2020 Fiscal Year Final Research Report

• Project Area: Materials Science and Advanced Elecronics created by singularity
• Project/Area Number: 16H06414
• Research Category: Grant-in-Aid for Scientific Research on Innovative Areas (Research in a proposed research area)
• Allocation Type: Single-year Grants
• Review Section: Science and Engineering
• Research Institution: The University of Tokyo
• Principal Investigator: FUJIOKA Hiroshi 東京大学, 生産技術研究所, 教授 (50282570)
• Co-Investigator(Kenkyū-buntansha): 徳本 有紀 東京大学, 生産技術研究所, 講師 (20546866)
• Project Period (FY): 2016-06-30 – 2021-03-31
• Keywords: 特異構造 / 結晶工学 / 窒化物半導体

Outline of Final Research Achievements

A new epitaxial growth technique, called a pulsed excitation deposition enabled to introduce high density of singularity structures (point defects) into group III nitride semiconductor thin films by controlling the time domain of raw material supply in a highly excited (non-equilibrium) state.
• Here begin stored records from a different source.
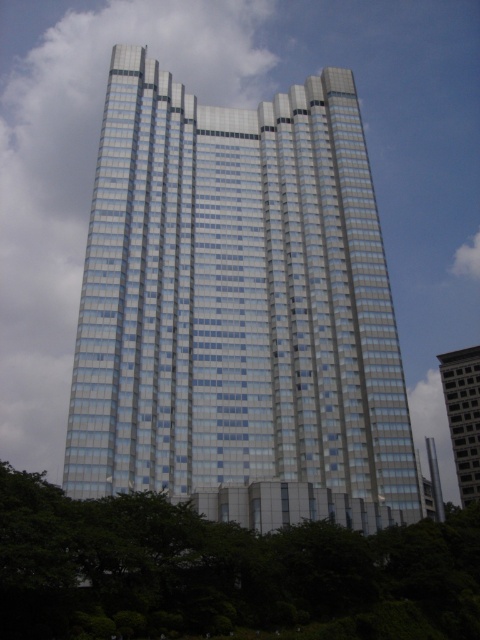 Question: Estimate the real-world distances between objects in this image. Which object is closer to the glassy reflective building at right?

Choices:
 (A) green leafy tree at lower center
 (B) glassy steel tower at center

Answer: (B)

Question: Is glassy steel tower at center behind green leafy tree at lower center?

Choices:
 (A) yes
 (B) no

Answer: (A)

Question: Which point is farther to the camera?

Choices:
 (A) glassy reflective building at right
 (B) green leafy tree at lower center
 (C) glassy steel tower at center

Answer: (A)

Question: Estimate the real-world distances between objects in this image. Which object is farther from the glassy steel tower at center?

Choices:
 (A) glassy reflective building at right
 (B) green leafy tree at lower center

Answer: (A)

Question: Does glassy steel tower at center appear under glassy reflective building at right?

Choices:
 (A) no
 (B) yes

Answer: (A)

Question: Can you confirm if green leafy tree at lower center is positioned to the right of glassy reflective building at right?

Choices:
 (A) no
 (B) yes

Answer: (A) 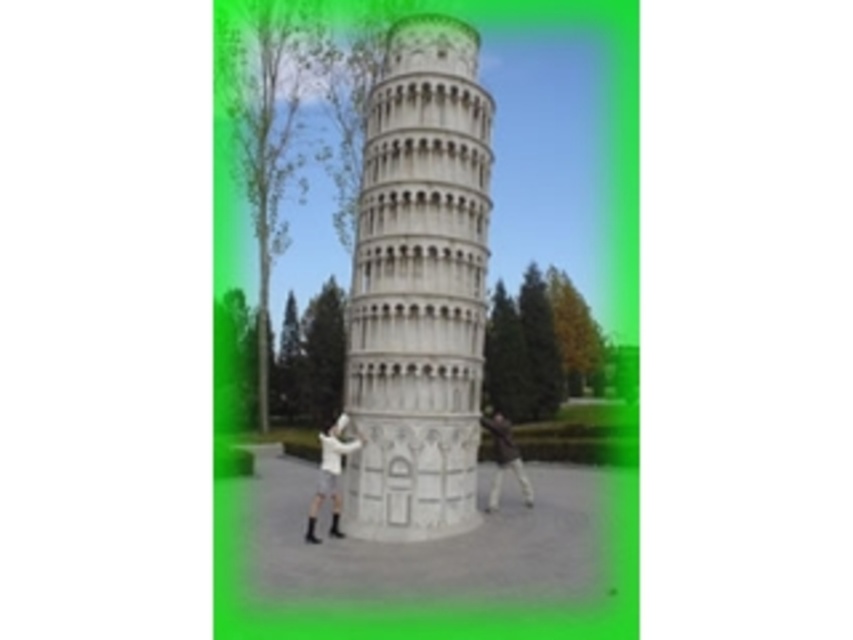 Question: Does white fabric shirt at center have a smaller size compared to dark brown leather jacket at lower right?

Choices:
 (A) yes
 (B) no

Answer: (A)

Question: From the image, what is the correct spatial relationship of white stone tower at center in relation to white fabric shirt at center?

Choices:
 (A) right
 (B) left

Answer: (A)

Question: Does white stone tower at center have a smaller size compared to white fabric shirt at center?

Choices:
 (A) yes
 (B) no

Answer: (B)

Question: Which of the following is the closest to the observer?

Choices:
 (A) dark brown leather jacket at lower right
 (B) white fabric shirt at center
 (C) white stone tower at center

Answer: (C)

Question: Which point appears farthest from the camera in this image?

Choices:
 (A) (456, 211)
 (B) (497, 486)

Answer: (B)

Question: Which of the following is the farthest from the observer?

Choices:
 (A) (434, 84)
 (B) (332, 440)

Answer: (A) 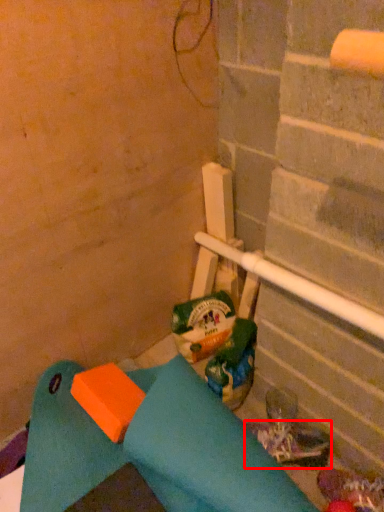 Question: From the image's perspective, where is footwear (annotated by the red box) located relative to garbage?

Choices:
 (A) below
 (B) above

Answer: (A) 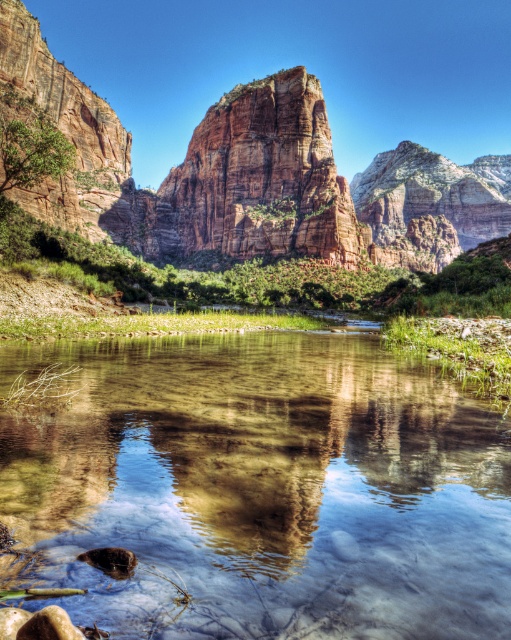 Between point (351, 250) and point (172, 186), which one is positioned in front?

Positioned in front is point (351, 250).

Is rustic sandstone mountain at center wider than reddish-brown sandstone cliff at center?

Yes.

Is point (283, 145) less distant than point (252, 228)?

No.

The width and height of the screenshot is (511, 640). Identify the location of rustic sandstone mountain at center. (250, 177).

Can you confirm if clear water at center is thinner than reddish-brown sandstone cliff at center?

Yes.

Who is lower down, clear water at center or reddish-brown sandstone cliff at center?

clear water at center

Who is more forward, (336, 588) or (310, 240)?

Positioned in front is point (336, 588).

Where is `clear water at center`? Image resolution: width=511 pixels, height=640 pixels. clear water at center is located at coordinates (262, 488).

Is clear water at center bigger than rustic sandstone mountain at center?

Actually, clear water at center might be smaller than rustic sandstone mountain at center.

Between clear water at center and rustic sandstone mountain at center, which one is positioned higher?

rustic sandstone mountain at center is above.

Identify the location of clear water at center. The height and width of the screenshot is (640, 511). (262, 488). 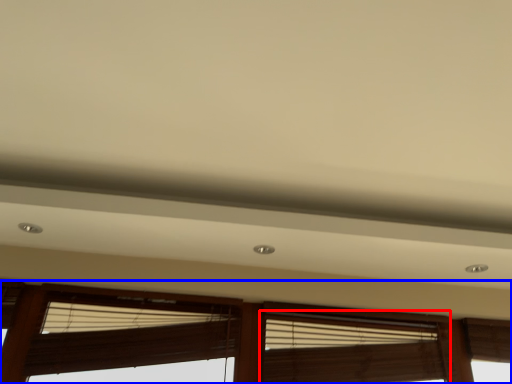 Question: Which point is closer to the camera, window blind (highlighted by a red box) or window (highlighted by a blue box)?

Choices:
 (A) window blind
 (B) window

Answer: (B) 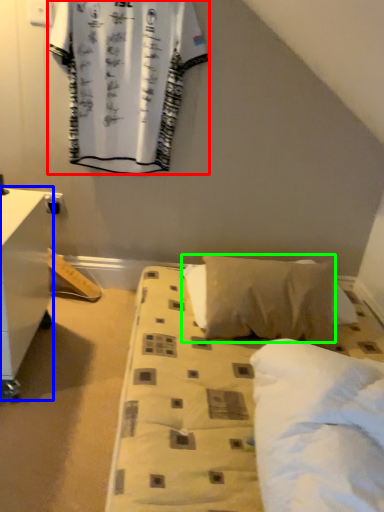 Question: Which object is the closest to the curtain (highlighted by a red box)? Choose among these: nightstand (highlighted by a blue box) or pillow (highlighted by a green box).

Choices:
 (A) nightstand
 (B) pillow

Answer: (A) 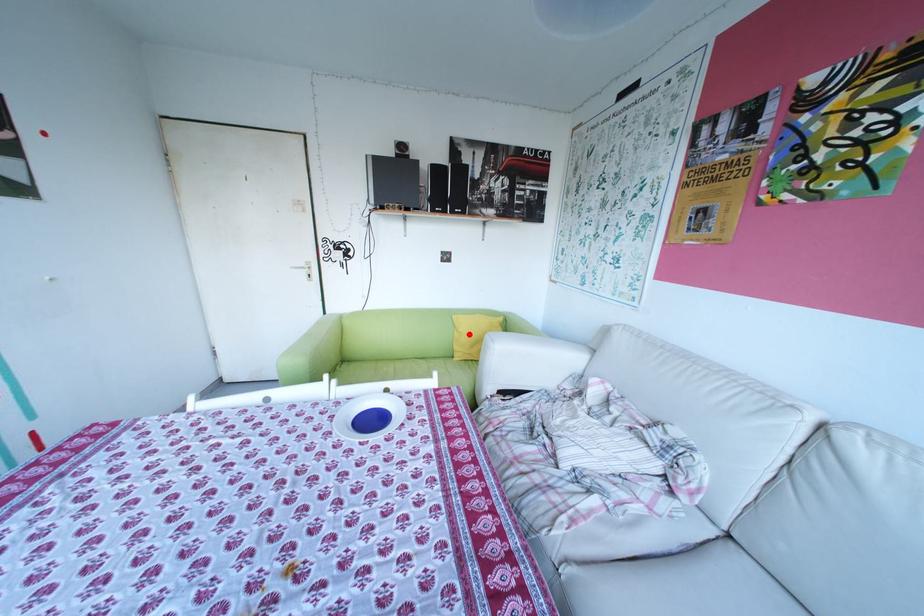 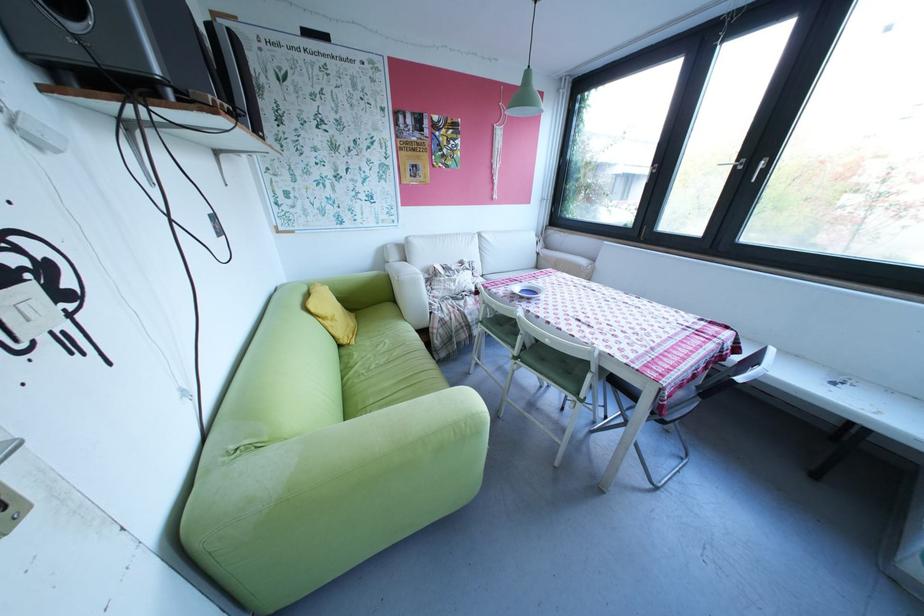 Question: I am providing you with two images of the same scene from different viewpoints. Image1 has a red point marked. In image2, the corresponding 3D location appears at what relative position? Reply with the corresponding letter.

Choices:
 (A) Closer
 (B) Farther

Answer: (A) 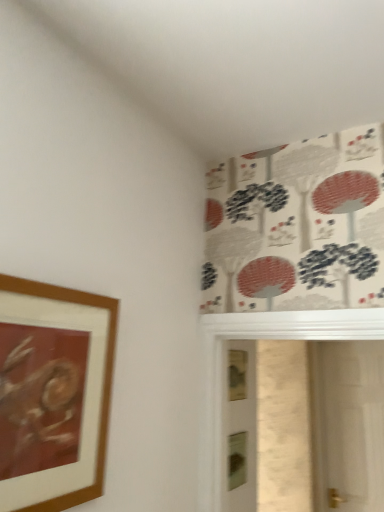 Question: Does transparent glass screen door at right appear on the left side of wooden picture frame at left?

Choices:
 (A) no
 (B) yes

Answer: (A)

Question: Would you say wooden picture frame at left is part of transparent glass screen door at right's contents?

Choices:
 (A) no
 (B) yes

Answer: (A)

Question: Are transparent glass screen door at right and wooden picture frame at left far apart?

Choices:
 (A) no
 (B) yes

Answer: (B)

Question: Is transparent glass screen door at right behind wooden picture frame at left?

Choices:
 (A) yes
 (B) no

Answer: (A)

Question: Considering the relative positions of transparent glass screen door at right and wooden picture frame at left in the image provided, is transparent glass screen door at right to the right of wooden picture frame at left from the viewer's perspective?

Choices:
 (A) yes
 (B) no

Answer: (A)

Question: Are transparent glass screen door at right and wooden picture frame at left making contact?

Choices:
 (A) no
 (B) yes

Answer: (A)

Question: Is wooden picture frame at left with transparent glass screen door at right?

Choices:
 (A) no
 (B) yes

Answer: (A)

Question: Is wooden picture frame at left located outside transparent glass screen door at right?

Choices:
 (A) no
 (B) yes

Answer: (B)

Question: Can transparent glass screen door at right be found inside wooden picture frame at left?

Choices:
 (A) no
 (B) yes

Answer: (A)

Question: From a real-world perspective, is wooden picture frame at left over transparent glass screen door at right?

Choices:
 (A) yes
 (B) no

Answer: (A)

Question: Considering the relative sizes of wooden picture frame at left and transparent glass screen door at right in the image provided, is wooden picture frame at left shorter than transparent glass screen door at right?

Choices:
 (A) yes
 (B) no

Answer: (A)

Question: Is wooden picture frame at left wider than transparent glass screen door at right?

Choices:
 (A) no
 (B) yes

Answer: (A)

Question: Visually, is transparent glass screen door at right positioned to the left or to the right of wooden picture frame at left?

Choices:
 (A) left
 (B) right

Answer: (B) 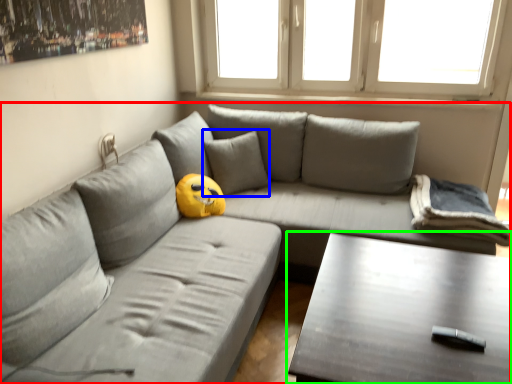 Question: Based on their relative distances, which object is nearer to studio couch (highlighted by a red box)? Choose from pillow (highlighted by a blue box) and table (highlighted by a green box).

Choices:
 (A) pillow
 (B) table

Answer: (A)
Specifically, the pulsed excitation deposition provided higher doping capability of substitutional impurity atoms such as Si, Ge, and Mg into the nitride semiconductor thin films with better reproducibility than nearly thermal-equilibrium conventional epitaxial growth techniques. Such a high-density singularity structures in group III nitride thin films yielded new insight and opportunity to develop a novel vertical p-type GaN Schottky barrier diodes and integrated dual color micro-LEDs.

Free Research Field

理工系 / 無機工業材料 / 無機工業化学 / 機能材料・デバイス

Academic Significance and Societal Importance of the Research Achievements

本研究は、窒化物半導体薄膜内への熱力学的平衡状態を超えた高濃度特異点導入（点欠陥）を可能とするプラズマ変調技術を開発し、非平衡化学反応を積極的に結晶成長学に展開した点で学術的意義が大きい。この点欠陥導入時には、プラズマ中の高エネルギー粒子の照射による欠陥準位の疑フェルミレベルのコントロールが可能であることが示唆され、結晶成長技術に新しい展開が開かれたといえる。さらに高濃度特異構造窒化物結晶の機能を半導体パワーデバイスやマイクロLEDディスプレイ技術へと展開することで、産業応用上価値の高い成果を得たと考えられる。